Dataset entries
┌──

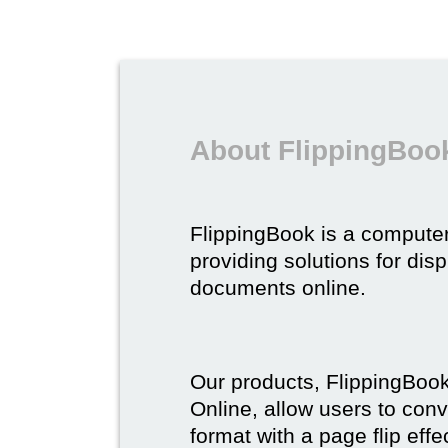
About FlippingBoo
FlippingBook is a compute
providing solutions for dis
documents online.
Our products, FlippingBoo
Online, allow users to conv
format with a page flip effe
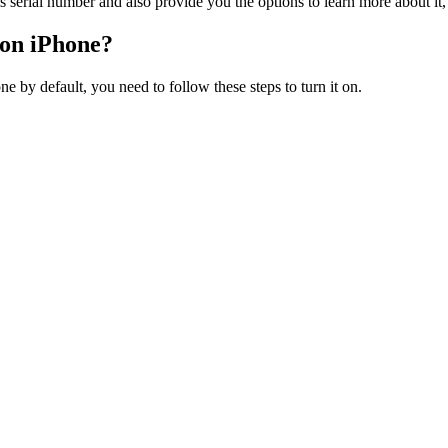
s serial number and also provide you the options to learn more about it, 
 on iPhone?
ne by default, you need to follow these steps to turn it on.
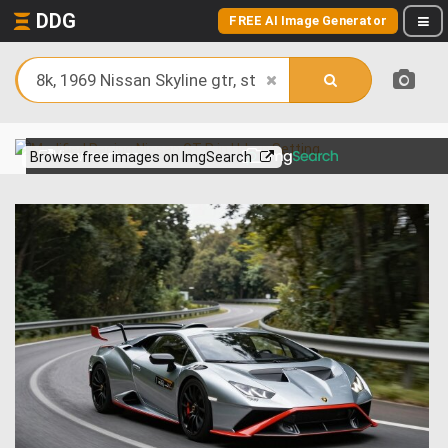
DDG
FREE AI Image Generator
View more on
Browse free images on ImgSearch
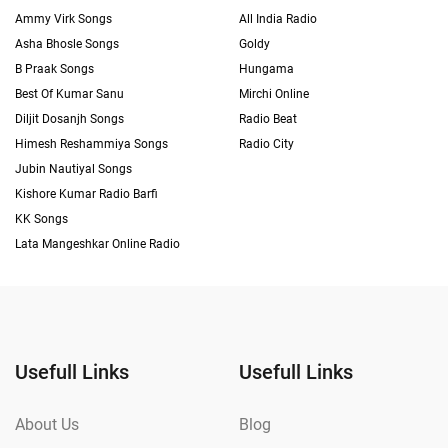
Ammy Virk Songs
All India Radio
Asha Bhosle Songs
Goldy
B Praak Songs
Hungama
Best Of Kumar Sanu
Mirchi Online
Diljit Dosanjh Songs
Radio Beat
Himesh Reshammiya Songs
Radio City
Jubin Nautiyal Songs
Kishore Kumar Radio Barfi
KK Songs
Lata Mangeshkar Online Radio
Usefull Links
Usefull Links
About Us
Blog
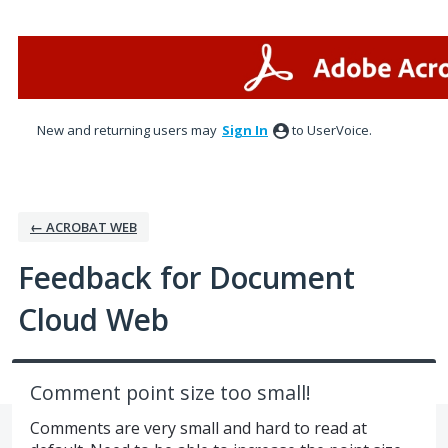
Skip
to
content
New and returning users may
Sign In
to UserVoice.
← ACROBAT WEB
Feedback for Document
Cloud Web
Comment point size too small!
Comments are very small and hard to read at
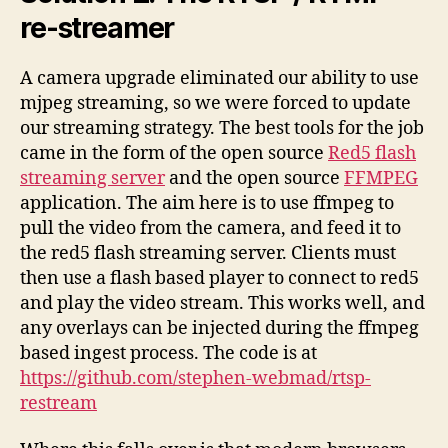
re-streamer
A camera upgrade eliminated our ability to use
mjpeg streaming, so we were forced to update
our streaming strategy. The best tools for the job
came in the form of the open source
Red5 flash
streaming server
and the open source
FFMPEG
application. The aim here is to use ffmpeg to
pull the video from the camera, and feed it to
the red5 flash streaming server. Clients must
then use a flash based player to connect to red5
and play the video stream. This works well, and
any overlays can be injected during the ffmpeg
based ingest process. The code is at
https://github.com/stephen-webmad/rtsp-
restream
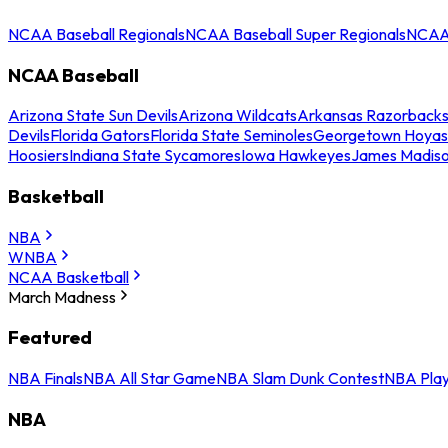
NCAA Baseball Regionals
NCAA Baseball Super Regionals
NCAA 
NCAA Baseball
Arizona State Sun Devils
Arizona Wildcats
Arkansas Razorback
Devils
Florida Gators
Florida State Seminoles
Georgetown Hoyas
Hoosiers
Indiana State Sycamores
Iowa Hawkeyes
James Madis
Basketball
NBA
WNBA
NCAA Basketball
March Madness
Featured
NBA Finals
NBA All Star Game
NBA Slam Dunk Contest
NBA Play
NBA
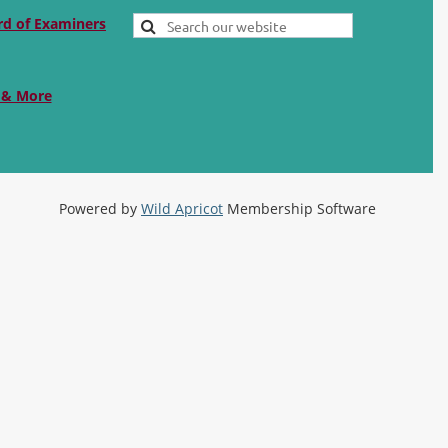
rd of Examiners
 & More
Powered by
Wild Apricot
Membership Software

└──

- What to do:
Collect every line from the records above that contains the word "Arizona".

- The completed task:
Arizona State Sun Devils
Arizona Wildcats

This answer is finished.